We live in a world of advertising. It is a world of our making, of course. We don't like to pay the full price of things, so we allow other people to pay part of that price in exchange for letting them pass a message to us. So, we open up the pages of our favorite magazine, and there are glossy ads for clothes, shoes, cars, or beer. We turn on the television, and smiling faces on television try to sell us soup, toothpaste, candy, and politicians.
The reason that we accept all this advertising is that we assume that we can tune most of it out. If we don't pay attention to the ads, then they won't have that much of an affect on our behavior. Sure, the makers of commercials can try to jack up the volume, but at least we have the right to look away.
A paper slated to appear in the December, 2010 issue of the Journal of Consumer Research by Melanie Dempsey and Andrew Mitchell suggests that the picture might not be so rosy. These researchers did two clever studies that ought to make us think twice about how much advertising we allow ourselves to be exposed to.
We usually assume that advertising functions mostly to tell us about the properties of a product. A particular detergent might advertise that it gets stains out better than competitors, that it smells good, and that it leaves clothes feeling fresh. We believe that these properties are ones that will help us to choose the detergent we want to buy.
However, ads also do other things. One thing they do is to take a product and to put it next to lots of other things that we already feel positively about. For example, an ad for detergent may have fresh flowers, cute babies, and sunshine in it. All of these things are ones that we probably feel pretty good about already. And repeatedly showing the detergent along with other things that we feel good about can make us feel good about the detergent, too. This transfer of our feelings from one set of items to another is called affective conditioning (the word affect means feelings).
In these studies, Dempsey and Mitchell told people about two brands of pens. One brand had better properties than the other. So, objectively, that better brand is the one people should have picked. Before making a choice about the pens, though, some people did what they thought was an unrelated experiment in which they watched pictures on a screen that flashed quickly. Some of these pictures paired the brand name of the pen that had the worse set of properties with a lot of positive items. This procedure is known to create affective conditioning.
So, this experiment put two sources of information in opposition. People had a set of properties about the pens that suggested one brand was better than the other. And the group that did not go through the affective conditioning procedure picked this brand most of the time when asked to choose a pen.
The people who went through the affective conditioning procedure picked the pen that was paired with positive items 70-80 percent of the time. They chose this pen, even though they had information that the other pen was better. Over the two studies in this paper, the authors found that people chose the pen that was paired with positive objects even when people were given as much time as they wanted to make a choice, and even when the instructions specifically encouraged them to pick the best choice and to say why they were choosing a particular pen.

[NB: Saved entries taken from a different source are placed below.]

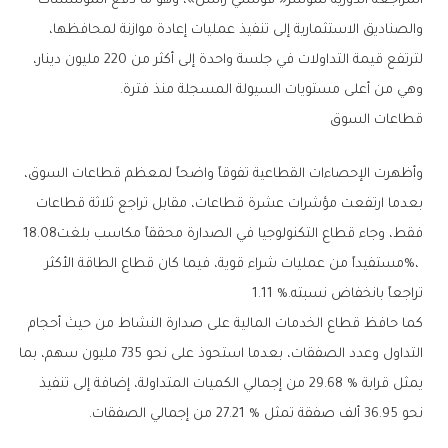
‬وهي‭ ‬من‭ ‬أعلى‭ ‬مستويات‭ ‬السيولة‭ ‬المسجلة‭ ‬منذ‭ ‬فترة‭.‬
قطاعات‭ ‬السوق
‬فقط،‭ ‬وجاء‭ ‬قطاع‭ ‬التكنولوجيا‭ ‬في‭ ‬الصدارة‭ ‬محققاً‭ ‬مكاسب‭ ‬بلغت‭ ‬18‭.‬08‭
‬تراجعاً‭ ‬بانخفاض‭ ‬نسبته‭ ‬1‭.‬11‭ %.‬
‬نحو‭ ‬36‭.‬95‭ ‬ألف‭ ‬صفقة‭ ‬تمثل‭ ‬27‭.‬21‭ % ‬من‭ ‬إجمالي‭ ‬الصفقات‭.‬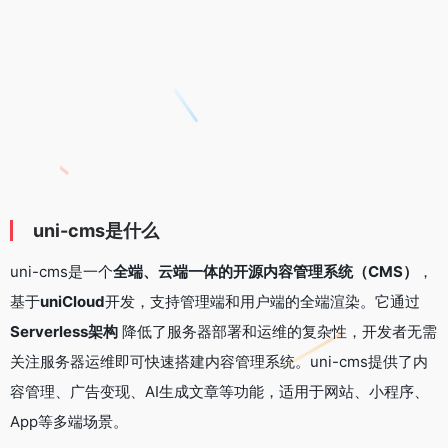
uni-cms是什么
uni-cms是一个
全端、云端一体的开源内容管理系统（CMS）
，
基于
uniCloud
开发，支持管理端和用户端的全端渲染。它通过
Serverless架构
降低了服务器部署和运维的复杂性，开发者无需
关注服务器运维即可快速搭建内容管理系统。uni-cms提供了内
容管理、广告变现、AI生成文章等功能，适用于网站、小程序、
App等多端场景。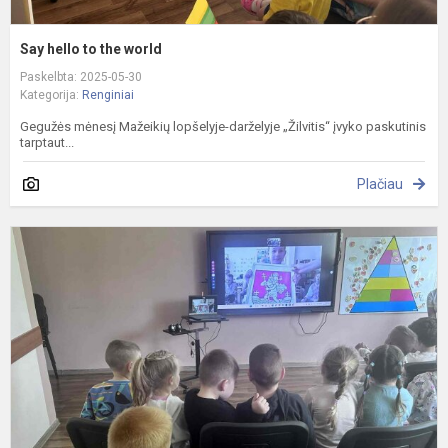
Say hello to the world
Paskelbta: 2025-05-30
Kategorija:
Renginiai
Gegužės mėnesį Mažeikių lopšelyje-darželyje „Žilvitis“ įvyko paskutinis
tarptaut...
Plačiau
„
a
n
d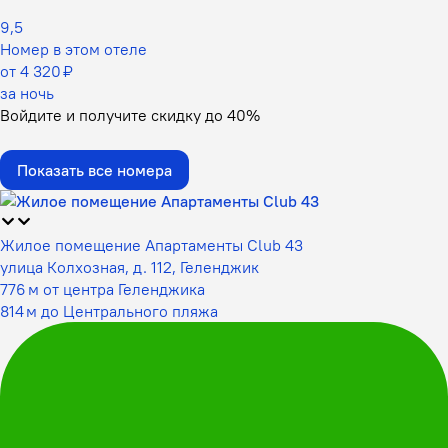
9,5
Номер в этом отеле
от 4 320 ₽
за ночь
Войдите
и получите скидку до
40%
Показать все номера
Жилое помещение Апартаменты Club 43
улица Колхозная, д. 112, Геленджик
776 м от центра Геленджика
814 м до Центрального пляжа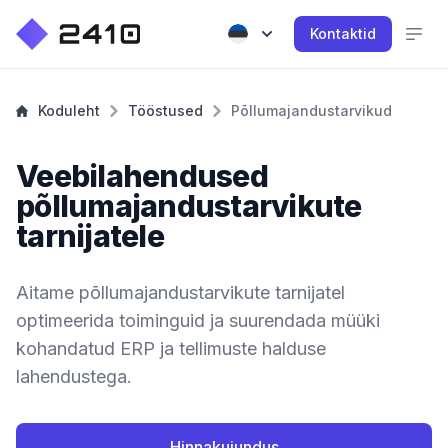
Kontaktid
Koduleht
Tööstused
Põllumajandustarvikud
Veebilahendused
põllumajandustarvikute
tarnijatele
Aitame põllumajandustarvikute tarnijatel
optimeerida toiminguid ja suurendada müüki
kohandatud ERP ja tellimuste halduse
lahendustega.
Hinnakujundus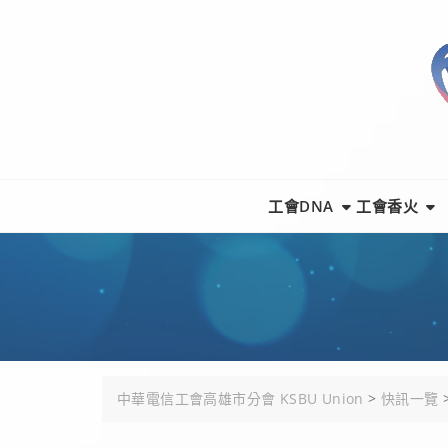
Skip
to
content
工會DNA
工會香火
中華電信工會高雄市分會 KSBU Union
>
快訊一覽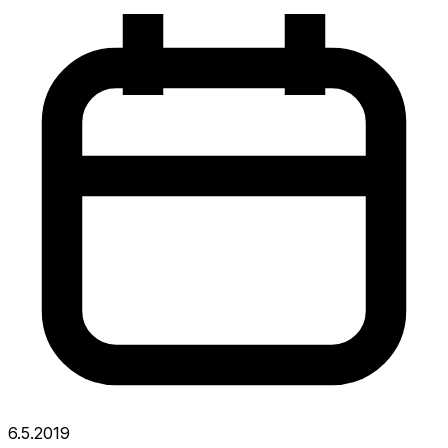
6.5.2019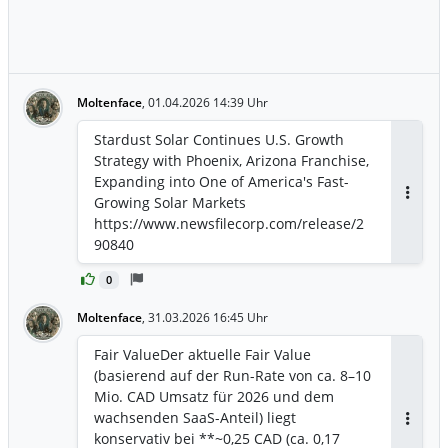
zu nutzen. Das Projekt in Sambia bietet
Schulungsgebühren. * Präsenz am
strategisch enormes Potenzial, da der
Kapitalmarkt: Der CEO Mark Tadros wird
Energiebedarf der Minen und der
vom 10. bis 12. April in Phoenix sein, um
Industrie dort massiv wächst und das
an einer Kapitalmarktkonferenz
Netz schwach ist. Dennoch sollten bei
teilzunehmen und sich mit Investoren
Moltenface
,
01.04.2026 14:39 Uhr
solchen Infrastrukturprojekten in
sowie Branchenvertretern zu treffen.
Schwellenländern immer
Stardust Solar Continues U.S. Growth
Solche Termine werden oft genutzt, um
Währungsrisiken und mögliche
Strategy with Phoenix, Arizona Franchise,
die Bekanntheit bei institutionellen
bürokratische oder bauliche
Expanding into One of America's Fast-
Anlegern zu steigern. Für Investoren ist
Verzögerungen einkalkuliert werden.
Growing Solar Markets
neben der geografischen Expansion vor
Antwor
Zudem wird der volle Cashflow erst 2027
https://www.newsfilecorp.com/release/2
allem die Kombination aus lokaler
fließen. **Quellen:** * Originalartikel
90840
Installation und zentralisierter
CBC News (06.04.2026): Solar power in
Technologie- sowie Schulungsplattform
Africa is heating up * PR Stardust Solar
0
relevant, da dies die operative
(07.04.2026): StreetInsider / Newsfile
Skalierung erleichtert. Hier ist die
Moltenface
,
31.03.2026 16:45 Uhr
Gruß,
Originalquelle für die Details: Newsfile
Corp. - Stardust Solar Expansion
Fair Value ​Der aktuelle Fair Value
(basierend auf der Run-Rate von ca. 8–10
Mio. CAD Umsatz für 2026 und dem
wachsenden SaaS-Anteil) liegt
Antwor
konservativ bei **~0,25 CAD (ca. 0,17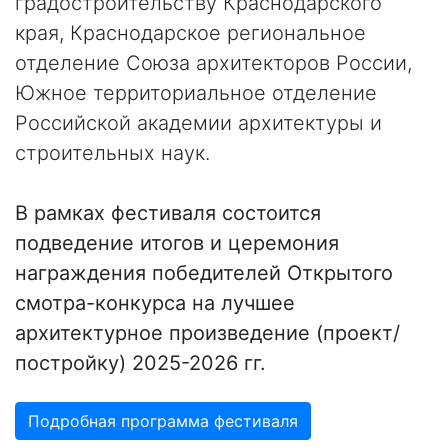
градостроительству Краснодарского
края, Краснодарское региональное
отделение Союза архитекторов России,
Южное территориальное отделение
Российской академии архитектуры и
строительных наук.
В рамках фестиваля состоится
подведение итогов и церемония
награждения победителей Открытого
смотра-конкурса на лучшее
архитектурное произведение (проект/
постройку) 2025-2026 гг.
Подробная программа фестиваля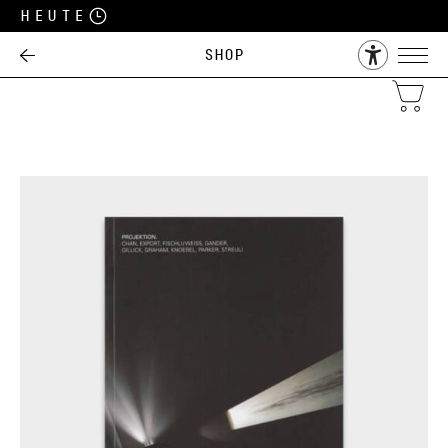
Heute
Shop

These results suggest that the most powerful effect of advertising is just to create a good feeling about a product by surrounding it with other things that you like. It is also important to point out that affective conditioning is most effective when you don't realize that it is happening. That is, trying to pay less attention to the ads you see on TV and in magazines may actually make this type of advertising more effective.
So, why do we choose things just because we feel good about them? The world is a busy place. It is hard for us to feel confident that we have all of the objective facts about anything, whether it is products, people, or choices of things to do. The feelings we have are often a good marker of what is safe to do and what is likely to turn out well. If we have to make a choice, and one of the options just feels good to us, then we are likely to go with the one that feels good.
Most of the time, of course, that is a good idea. Often, we feel good about something because we have had positive experiences with it in the past. The problem is that we allow advertisers to have access to our mental world. They have paid for the opportunity to slip information to us about what feels good. That information ultimately affects the way we make choices, whether we know it or not.